> **Work request**: An exact copy of the line containing "West Palm Beach (475, 823)" and of every line after it, through the last line of the material, is what should be returned.

--------

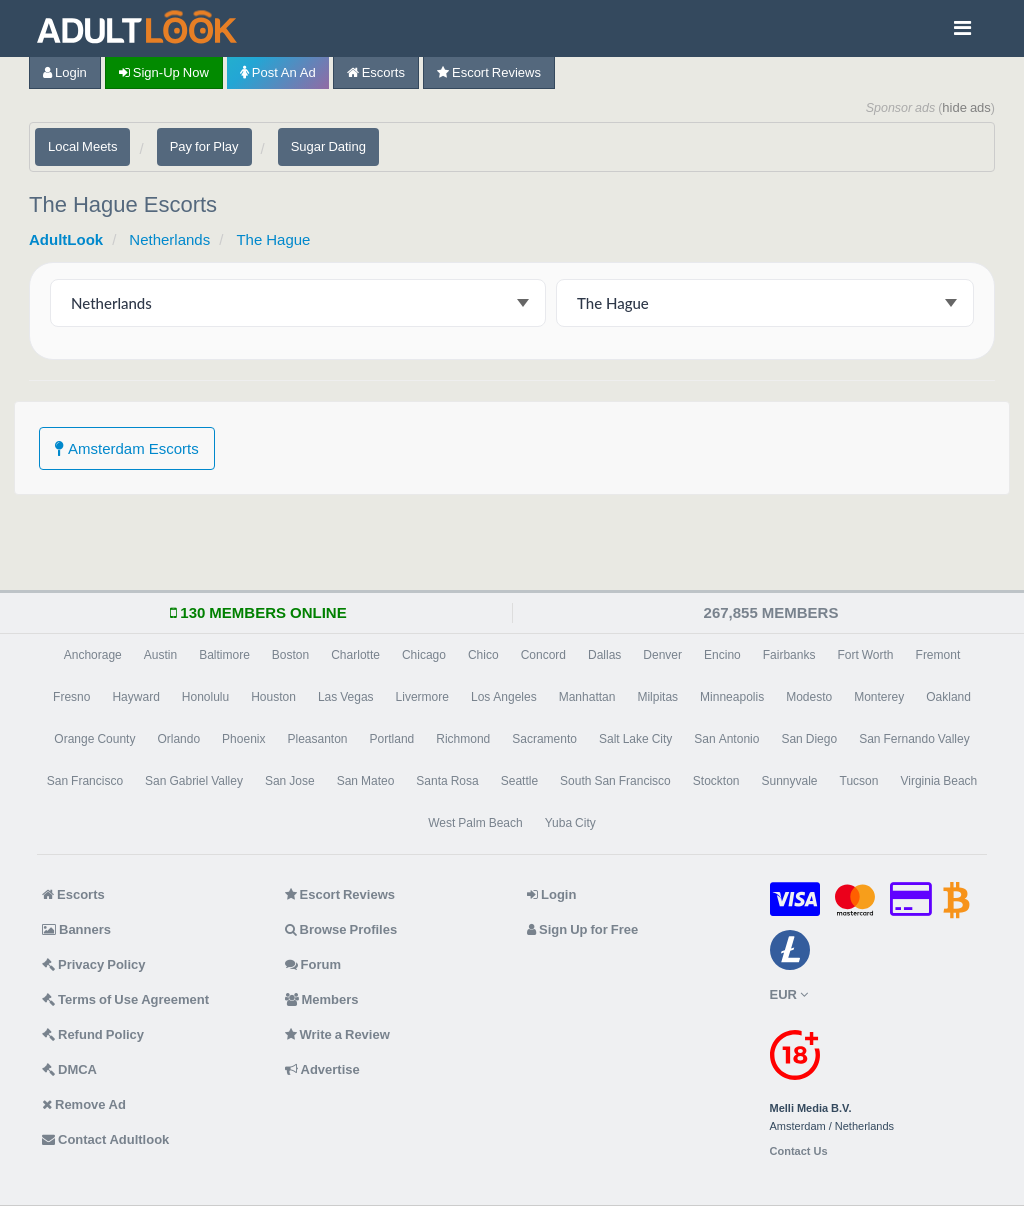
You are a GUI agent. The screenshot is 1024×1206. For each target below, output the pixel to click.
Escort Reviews (489, 72)
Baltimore (224, 655)
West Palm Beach (475, 823)
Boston (290, 655)
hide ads (966, 107)
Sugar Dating (328, 146)
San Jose (290, 781)
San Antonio (726, 739)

--------

> **Task output**:
West Palm Beach (475, 823)
Boston (290, 655)
hide ads (966, 107)
Sugar Dating (328, 146)
San Jose (290, 781)
San Antonio (726, 739)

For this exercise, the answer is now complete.